Son œil perçant d’homme habitué à scruter les pires brumes de l’océan avait distingué les soldats, alors que Marianne n’apercevait encore qu’une sorte de moutonnement rouge au-dessus des lointains du convoi.
— L’armée russe doit battre en retraite, poursuivit Jason. Elle revient dans la ville, sans doute pour la défendre. Il ne faut pas que nous restions là : nous risquons d’être foulés aux pieds des chevaux.
— Et où veux-tu aller ? Je refuse de m’éloigner d’ici tant que nous n’aurons pas rejoint les autres.
— Sur cette petite place, là tout près, j’ai remarqué une auberge. Essayons d’y aller. Tu as encore de l’argent sur toi ?
Marianne fit signe que oui.

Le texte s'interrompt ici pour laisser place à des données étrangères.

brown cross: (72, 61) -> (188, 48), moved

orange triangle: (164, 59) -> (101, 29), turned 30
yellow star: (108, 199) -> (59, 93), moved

Bien entendu, elle avait perdu son sac de voyage qui lui avait été arraché dans la bousculade, mais elle avait pris l’habitude de garder de l’or et son fameux podaroshana dans la poche intérieure de sa robe. Elle hésitait néanmoins à quitter sa borne. L’accès de l’auberge paraissait difficile. Un homme et deux femmes en tablier, debout devant la porte, aidaient des blessés à laver une plaie trop sale ou bien offraient un coup de vin à ceux qui s’arrêtaient un instant avant de poursuivre leur chemin. L’homme et ses compagnes se dépensaient sans compter, avec une chaleur et une générosité qui forçaient la sympathie. On les sentait prêts à distribuer à ces malheureux tout ce que leur maison renfermait et Marianne se demanda s’ils éprouveraient tellement de joie à recevoir des voyageurs étrangers.

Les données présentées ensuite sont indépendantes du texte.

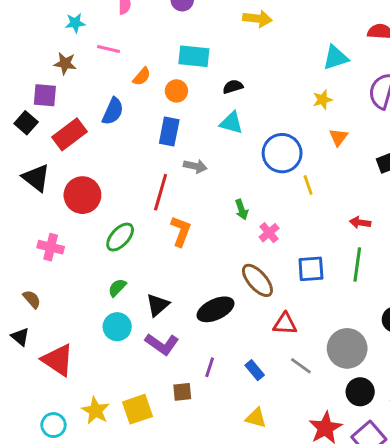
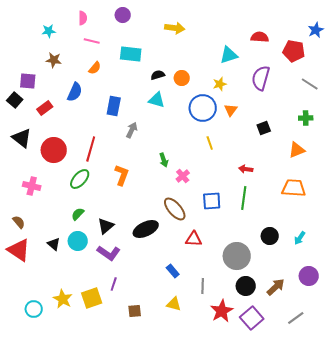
pink line: (108, 49) -> (92, 41), moved
brown star: (65, 63) -> (54, 60), moved
orange circle: (176, 91) -> (182, 78), moved
red rectangle: (69, 134) -> (45, 108), size x0.7
blue circle: (282, 153) -> (203, 108), moved
gray arrow: (195, 166) -> (132, 130), turned -77
red line: (161, 192) -> (91, 149), moved
black triangle: (20, 337) -> (54, 244), moved
red triangle: (58, 360) -> (19, 250), moved
gray line: (301, 366) -> (203, 286), moved, turned 56
purple line: (210, 367) -> (114, 284), moved
brown square: (182, 392) -> (135, 311), moved

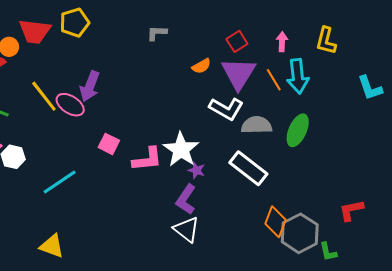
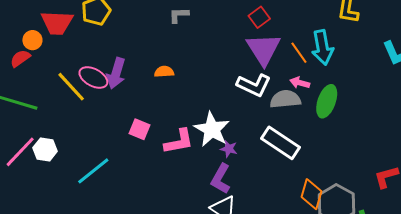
pink arrow: (282, 42) -> (300, 83), moved, turned -72
orange semicircle: (201, 66) -> (164, 72), moved, turned -150
pink ellipse: (70, 105) -> (93, 77), moved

Une pierre, qui la manqua de peu et vint briser une vitrine derrière elle, la décida. Avec un cri, elle s’écarta. Pas assez vite cependant pour éviter un éclat de verre qui lui entama le front à la naissance des cheveux. Avec un cri de colère, Jason la saisit contre lui et tira son mouchoir pour étancher le petit filet de sang qui coulait.
— Tas de sauvages ! fulmina-t-il. N’ont-ils vraiment rien de mieux à faire qu’à démolir leurs vitrines ?
Sans répondre, Marianne qui s’était retournée pour considérer les dégâts lui montra l’enseigne, pimpante et fleurie, sur laquelle s’étalait un superbe gâteau débordant de crème. Elle indiquait qu’au Puits d’Amour, les frères Lalonde cuisinaient la meilleure pâtisserie de tout Moscou et fournissaient à leurs clients toutes les confiseries françaises, depuis les bêtises de Cambrai, jusqu’aux bergamotes de Nancy, en passant par les calissons d’Aix et les pruneaux d’Agen.
— Ce qui est surprenant, c’est que la maison soit encore debout, remarqua Marianne. Tu as raison : essayons l’auberge. Dans un instant, il ne sera plus possible de l’atteindre...
Ils se remirent en marche, Shankala toujours sur leurs talons, et tentèrent de se frayer un chemin jusqu’à l’entrée. Une bienheureuse éclaircie, dans le flot incessant qui allait vers le pont, leur permit enfin d’arriver auprès des trois personnages dont les tabliers blancs se tachaient maintenant de sang et de traînées de vin.
Marianne s’adressa à l’homme :
— Nous sommes des voyageurs Nous arrivons du sud et nous venons de loin ! Pouvez-vous nous loger ? demanda-t-elle en français, mais en s’efforçant de retrouver l’accent anglais de jadis.